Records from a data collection
=== Begin Enclosure ===

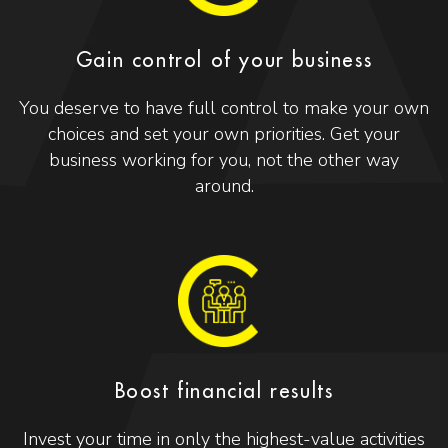
Gain control of your business
You deserve to have full control to make your own
choices and set your own priorities. Get your
business working for you, not the other way
around.
Boost financial results
Invest your time in only the highest-value activities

=== End Enclosure ===

Look above for the line that contains "choices and set your own priorities. Get your". That line and every line after it through the end of the data must be written out exactly, with nothing else.

choices and set your own priorities. Get your
business working for you, not the other way
around.
Boost financial results
Invest your time in only the highest-value activities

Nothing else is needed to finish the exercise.